Records supplied:
--

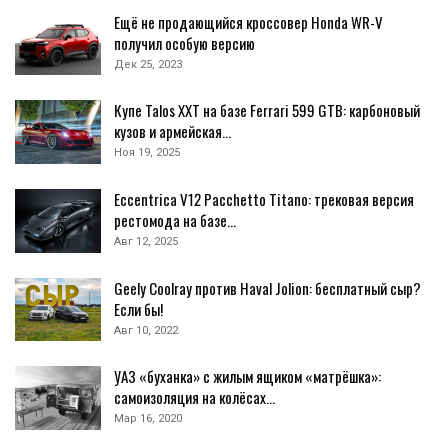
Ещё не продающийся кроссовер Honda WR-V
получил особую версию
Дек 25, 2023
Купе Talos XXT на базе Ferrari 599 GTB: карбоновый
кузов и армейская…
Ноя 19, 2025
Eccentrica V12 Pacchetto Titano: трековая версия
рестомода на базе…
Авг 12, 2025
Geely Coolray против Haval Jolion: бесплатный сыр?
Если бы!
Авг 10, 2022
УАЗ «буханка» с жилым ящиком «матрёшка»:
самоизоляция на колёсах…
Мар 16, 2020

--

Prompt: In your copy, exclude the pictures and repeat each entry above exactly.

Reply to the exercise:
Ещё не продающийся кроссовер Honda WR-V
получил особую версию
Дек 25, 2023
Купе Talos XXT на базе Ferrari 599 GTB: карбоновый
кузов и армейская…
Ноя 19, 2025
Eccentrica V12 Pacchetto Titano: трековая версия
рестомода на базе…
Авг 12, 2025
Geely Coolray против Haval Jolion: бесплатный сыр?
Если бы!
Авг 10, 2022
УАЗ «буханка» с жилым ящиком «матрёшка»:
самоизоляция на колёсах…
Мар 16, 2020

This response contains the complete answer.